The price was very cheap - in fact the price hasnt moved in the last 20 years or so.

Demon got bought up by other companies, went into the broadband business and have always been non-competitive in terms of pricing or technology.

In 2012, they moved from a POP3 mail service to IMAP. The POP3 mechanism and the design of the domains meant I could use as many mail addresses for any purpose I liked, and collecting email was very simple since they all mail sat in the same inbox.

With IMAP, this is no longer true. I cant even remember what mailnames I have used in the past, and having to try each one to poll for new mail is pointless.

Quite a few years back, I set up CrispEditor-at-gmail.com and many people use that. The nature of the IMAP service is so bad I may finally stop paying for the Demon account - the mail will bounce and the ftp hosting location will disappear. (I will find some alternate location or update the links, so people can still find CRISP).

The Demon IMAP interface is pretty - on a par with hotmail, but it is so badly thought out, and the migration to IMAP was so badly publicised or managed, that Demon has fallen out of my good books.

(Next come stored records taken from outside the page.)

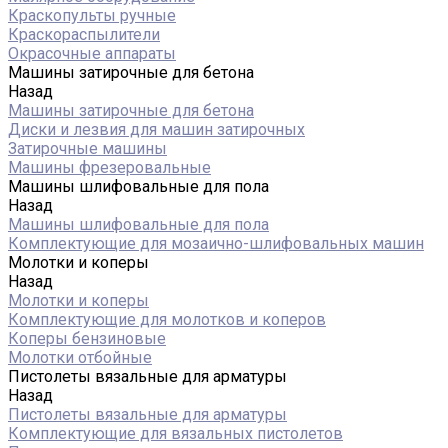
Краскопульты ручные
Краскораспылители
Окрасочные аппараты
Машины затирочные для бетона
Назад
Машины затирочные для бетона
Диски и лезвия для машин затирочных
Затирочные машины
Машины фрезеровальные
Машины шлифовальные для пола
Назад
Машины шлифовальные для пола
Комплектующие для мозаично-шлифовальных машин
Молотки и коперы
Назад
Молотки и коперы
Комплектующие для молотков и коперов
Коперы бензиновые
Молотки отбойные
Пистолеты вязальные для арматуры
Назад
Пистолеты вязальные для арматуры
Комплектующие для вязальных пистолетов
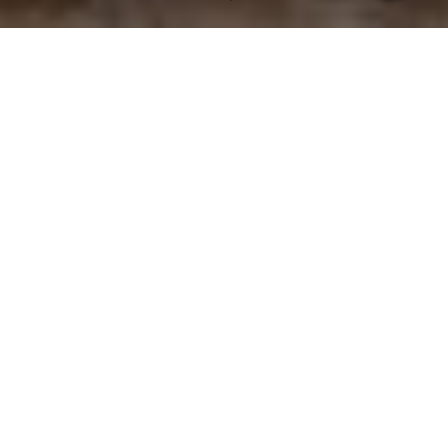
Blog - Kunst und mehr
Willkommen im Kunst Blog von Art Exclusive / Peggy
Liebenow!
Hier teilen wir mit Ihnen spannende Neuigkeiten aus der
Kunstszene, interessante Künstler, Tipps, Inspirationen und
aktuelle Ereignisse aus unserem Atelier in Hatten zwischen
Oldenburg und Bremen.
Wir werden über unsere Aktionen von Art Exclusive und von
neuen Werken berichten und Sie auf dem Laufenden halten,
was uns inspiriert und bewegt. Ob Malerei, Skizzen,
Zeichnungen, Fotografie oder Porträtmalerei - bei uns gibt es
immer wieder etwas Neues zu entdecken. Wir laden Sie ein,
uns auf unserer kreativen Reise zu begleiten und sich von der
Vielfalt der Kunstwelt begeistern zu lassen.
Kategorien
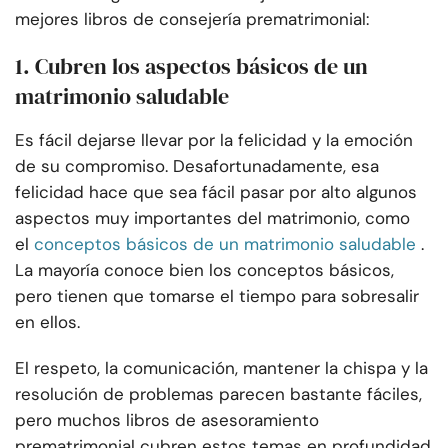
mejores libros de consejería prematrimonial:
1. Cubren los aspectos básicos de un
matrimonio saludable
Es fácil dejarse llevar por la felicidad y la emoción
de su compromiso. Desafortunadamente, esa
felicidad hace que sea fácil pasar por alto algunos
aspectos muy importantes del matrimonio, como
el
conceptos básicos de un matrimonio saludable
.
La mayoría conoce bien los conceptos básicos,
pero tienen que tomarse el tiempo para sobresalir
en ellos.
El respeto, la comunicación, mantener la chispa y la
resolución de problemas parecen bastante fáciles,
pero muchos libros de asesoramiento
prematrimonial cubren estos temas en profundidad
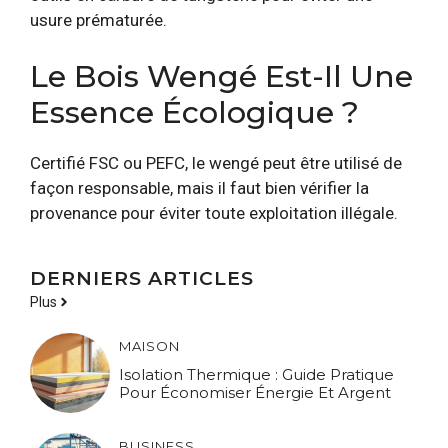
usure prématurée.
Le Bois Wengé Est-Il Une
Essence Écologique ?
Certifié FSC ou PEFC, le wengé peut être utilisé de
façon responsable, mais il faut bien vérifier la
provenance pour éviter toute exploitation illégale.
DERNIERS ARTICLES
Plus
MAISON
Isolation Thermique : Guide Pratique
Pour Économiser Énergie Et Argent
BUSINESS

Posted at 20:49:20 by fox | Permalink
  Where did you come from? Saturday, 12 January 2013  
I've been spending the Xmas period working on CRiSP. One feature I had been pondering for a long while was addition of a ribbon bar, like Microsoft tools. The ribbon can be effect, and aesthetically pleasing in its design, and quite complex in terms of implementation semantics.

I have a prototype working - still more work to do.

I spend most of my live development on Linux - its easier and more convenient, using the tools. (Windows 7 build speeds are pretty impressive, and I use MINGW when I need to debug, using gdb, rather than Visual Studio).

Over the years, one thing has always annoyed me: programming paradigms where messages are received to effect an action or event, but where you have no idea what or why they are delivered, or where from.

The Xlib protocol is simple and of high performance, but due to the multiprocess nature of an X-Windows system, determining what is going on can be problematic. CRiSP has built into it an X11 message tracing facility (set the env var XDEBUG=1 if you are curious). Its very helpful to see what is happening.

The particular area causing me problems at the moment relates to tooltips. CRiSP has had for tooltips for an awful long time - floating text labels next to items in the GUI (tabbed windows, icons, etc). In the ribbon and image implementation, the popup of the tooltip, is immediately dismissed - the act of the popup causes a LeaveNotify event to be delivered, but I dont know where from. (Most likely the window manager, but finding out "why" is difficult). Bear in mind its the same subroutines which implement this - this effect doesnt happen elsewhere.

As with all difficult programming problems, most likely, I am looking in the wrong place. Hopefully I wont have to waste too much time on this.